▸ Records from a data source
.....
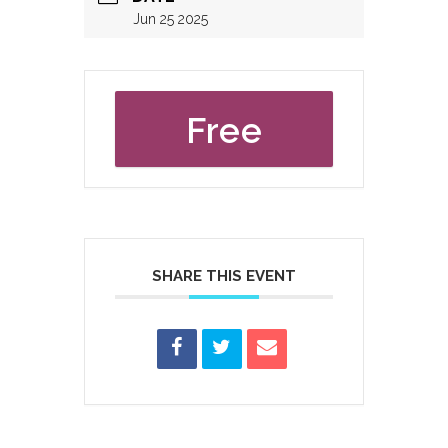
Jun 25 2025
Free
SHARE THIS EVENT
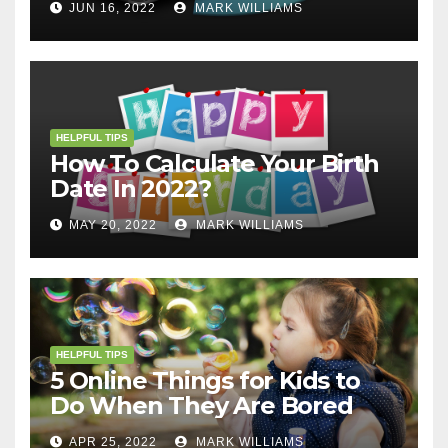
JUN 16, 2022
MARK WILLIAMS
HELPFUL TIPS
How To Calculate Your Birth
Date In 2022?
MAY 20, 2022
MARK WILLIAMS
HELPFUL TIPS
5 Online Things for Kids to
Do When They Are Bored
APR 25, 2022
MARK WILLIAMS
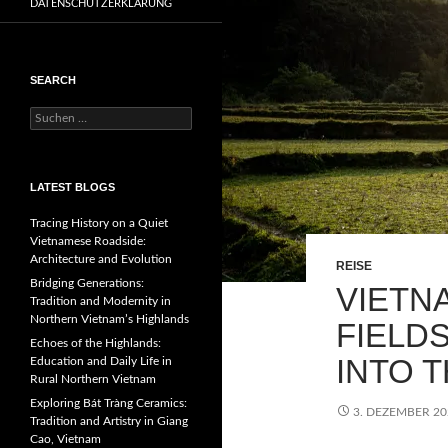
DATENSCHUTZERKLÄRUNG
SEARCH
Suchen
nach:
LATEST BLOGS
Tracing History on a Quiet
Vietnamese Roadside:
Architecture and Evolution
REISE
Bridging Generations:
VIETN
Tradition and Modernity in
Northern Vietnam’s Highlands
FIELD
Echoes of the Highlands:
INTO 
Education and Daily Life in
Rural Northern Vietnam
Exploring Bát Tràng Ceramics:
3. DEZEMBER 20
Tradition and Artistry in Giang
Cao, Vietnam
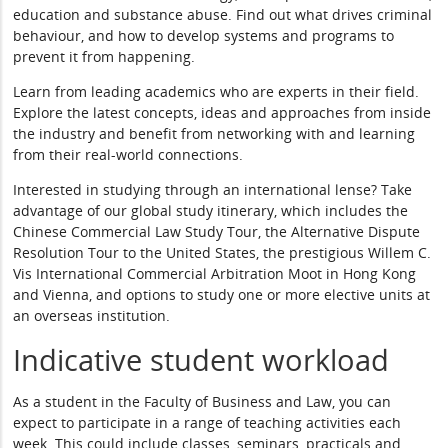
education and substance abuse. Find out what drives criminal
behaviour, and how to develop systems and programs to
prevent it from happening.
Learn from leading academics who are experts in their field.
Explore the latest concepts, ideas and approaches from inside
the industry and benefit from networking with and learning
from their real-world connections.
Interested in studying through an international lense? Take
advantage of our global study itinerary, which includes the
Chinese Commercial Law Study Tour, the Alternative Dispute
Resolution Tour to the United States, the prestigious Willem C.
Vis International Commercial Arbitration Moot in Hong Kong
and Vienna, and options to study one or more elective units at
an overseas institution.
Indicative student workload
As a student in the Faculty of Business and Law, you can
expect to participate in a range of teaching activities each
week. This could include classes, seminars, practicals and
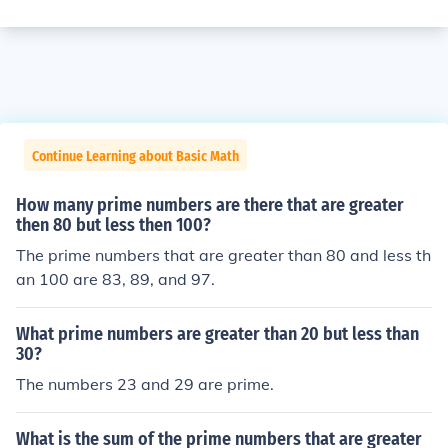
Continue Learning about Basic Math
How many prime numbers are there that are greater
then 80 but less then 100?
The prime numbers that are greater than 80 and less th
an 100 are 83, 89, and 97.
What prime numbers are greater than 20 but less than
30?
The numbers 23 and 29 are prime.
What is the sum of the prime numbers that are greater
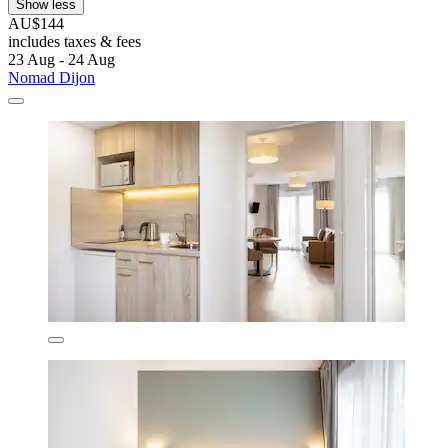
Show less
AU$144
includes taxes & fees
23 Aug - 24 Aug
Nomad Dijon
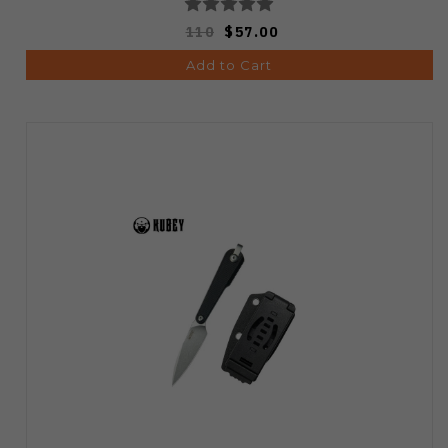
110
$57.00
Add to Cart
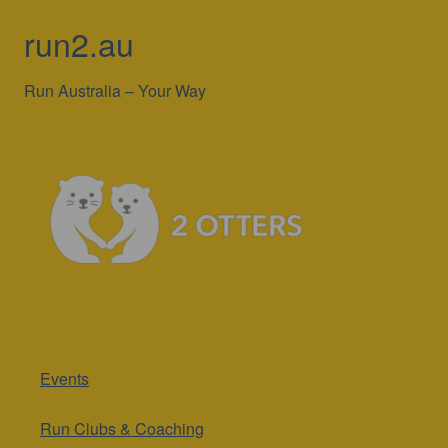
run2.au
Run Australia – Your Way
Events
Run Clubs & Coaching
.....
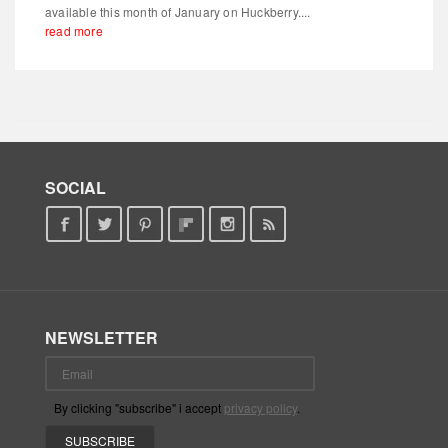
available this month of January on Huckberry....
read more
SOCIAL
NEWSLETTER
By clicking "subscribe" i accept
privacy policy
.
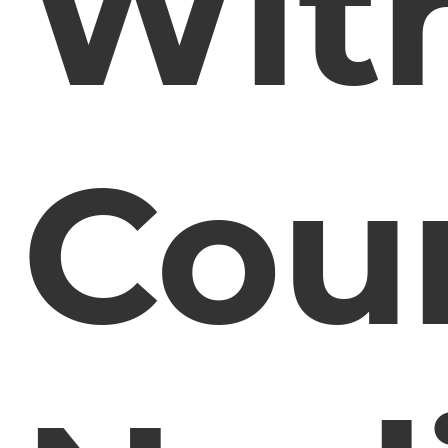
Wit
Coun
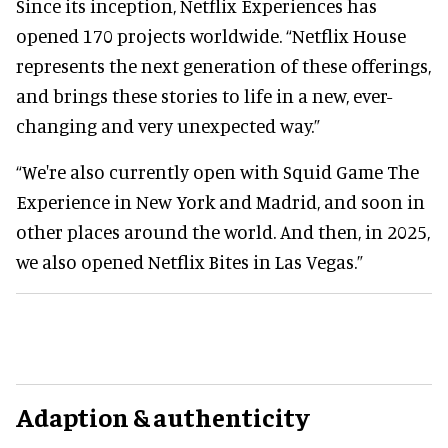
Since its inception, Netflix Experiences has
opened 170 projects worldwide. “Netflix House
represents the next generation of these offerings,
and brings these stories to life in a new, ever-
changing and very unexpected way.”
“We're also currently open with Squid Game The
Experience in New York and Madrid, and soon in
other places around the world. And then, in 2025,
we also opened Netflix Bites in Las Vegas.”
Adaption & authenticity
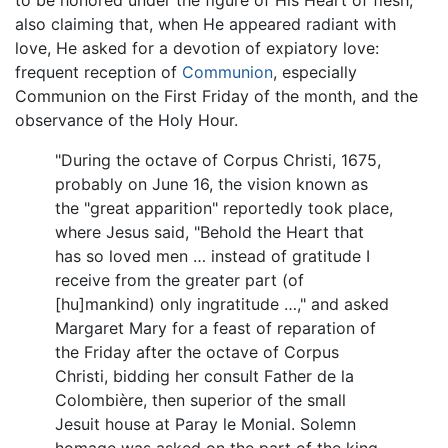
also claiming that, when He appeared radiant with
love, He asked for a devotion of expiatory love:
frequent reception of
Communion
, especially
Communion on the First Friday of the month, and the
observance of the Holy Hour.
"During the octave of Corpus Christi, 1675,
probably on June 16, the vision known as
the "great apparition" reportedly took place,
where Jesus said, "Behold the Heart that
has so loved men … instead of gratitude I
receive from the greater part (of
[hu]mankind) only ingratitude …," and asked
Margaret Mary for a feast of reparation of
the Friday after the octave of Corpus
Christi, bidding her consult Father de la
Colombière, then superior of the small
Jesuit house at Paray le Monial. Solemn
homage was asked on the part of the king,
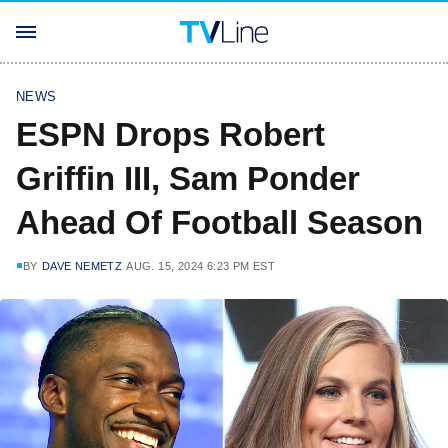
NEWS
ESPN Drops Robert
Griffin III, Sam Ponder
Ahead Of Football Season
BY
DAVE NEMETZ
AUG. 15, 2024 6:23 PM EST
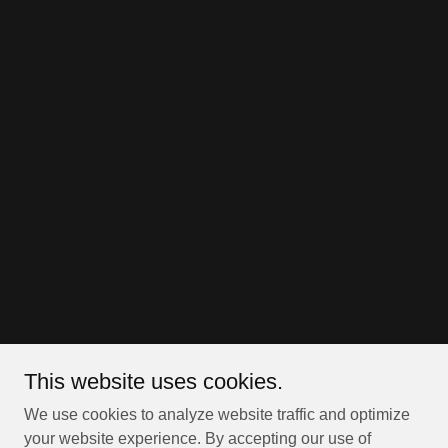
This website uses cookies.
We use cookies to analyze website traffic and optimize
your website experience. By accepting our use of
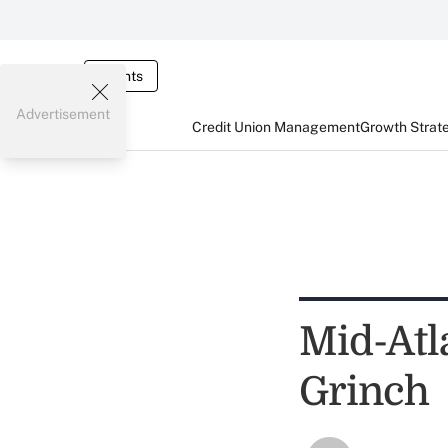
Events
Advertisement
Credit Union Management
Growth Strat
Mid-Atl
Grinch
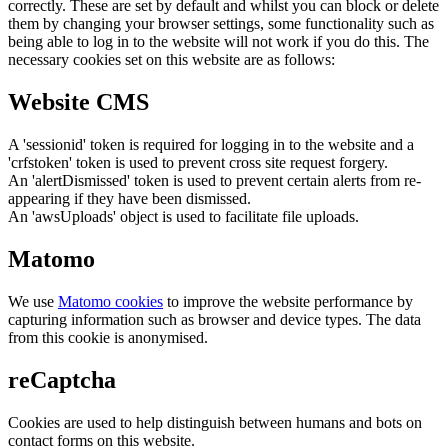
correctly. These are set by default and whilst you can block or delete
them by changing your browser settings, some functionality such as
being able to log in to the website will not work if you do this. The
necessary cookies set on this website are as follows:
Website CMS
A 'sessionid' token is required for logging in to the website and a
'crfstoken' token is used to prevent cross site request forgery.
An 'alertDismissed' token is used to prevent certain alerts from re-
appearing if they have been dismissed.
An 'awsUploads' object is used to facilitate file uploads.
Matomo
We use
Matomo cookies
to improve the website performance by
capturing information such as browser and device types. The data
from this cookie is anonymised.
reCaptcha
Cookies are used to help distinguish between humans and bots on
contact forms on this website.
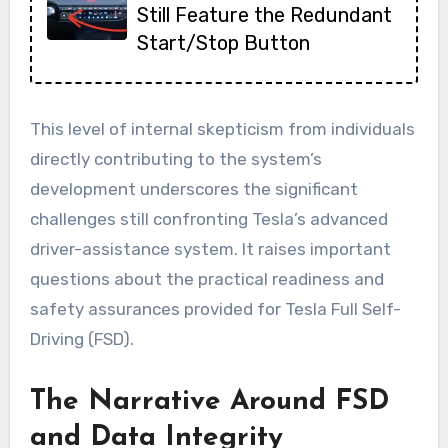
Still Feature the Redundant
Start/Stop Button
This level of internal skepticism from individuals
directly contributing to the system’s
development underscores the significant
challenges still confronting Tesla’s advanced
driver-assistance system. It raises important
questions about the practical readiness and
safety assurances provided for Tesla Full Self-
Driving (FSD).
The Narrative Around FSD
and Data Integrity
.....
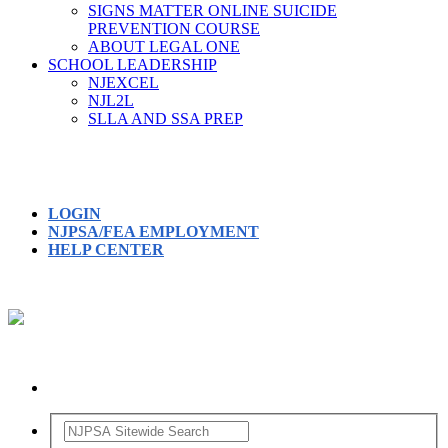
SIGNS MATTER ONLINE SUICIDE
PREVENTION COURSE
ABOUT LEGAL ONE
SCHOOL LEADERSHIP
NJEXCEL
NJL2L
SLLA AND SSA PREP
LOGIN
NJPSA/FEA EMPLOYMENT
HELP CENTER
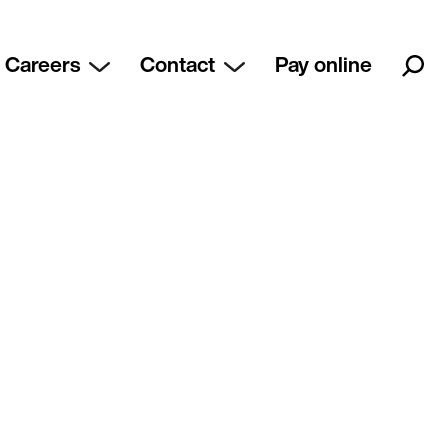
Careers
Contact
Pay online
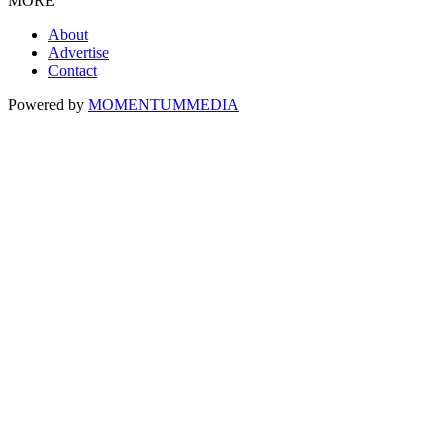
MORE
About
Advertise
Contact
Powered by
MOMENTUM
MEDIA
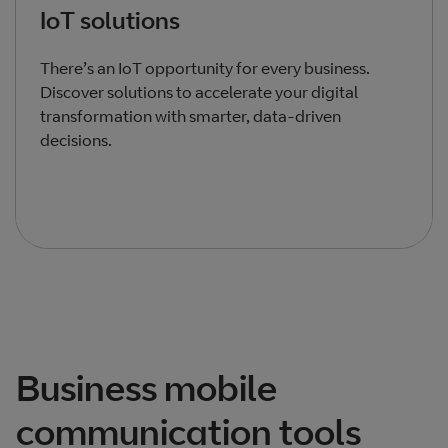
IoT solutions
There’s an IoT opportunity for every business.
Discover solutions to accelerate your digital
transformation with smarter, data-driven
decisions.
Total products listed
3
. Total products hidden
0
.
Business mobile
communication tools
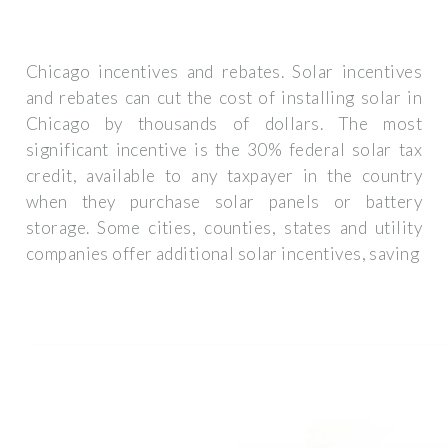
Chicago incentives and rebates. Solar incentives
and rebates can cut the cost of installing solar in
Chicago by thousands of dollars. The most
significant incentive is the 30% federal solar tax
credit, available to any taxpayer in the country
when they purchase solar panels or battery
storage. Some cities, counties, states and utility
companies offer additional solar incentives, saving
.....
▸ About this task
Once you have identified the lines above that contain "browser", copy each of them.

▸ Task result
them by changing your browser settings, some functionality such as
capturing information such as browser and device types. The data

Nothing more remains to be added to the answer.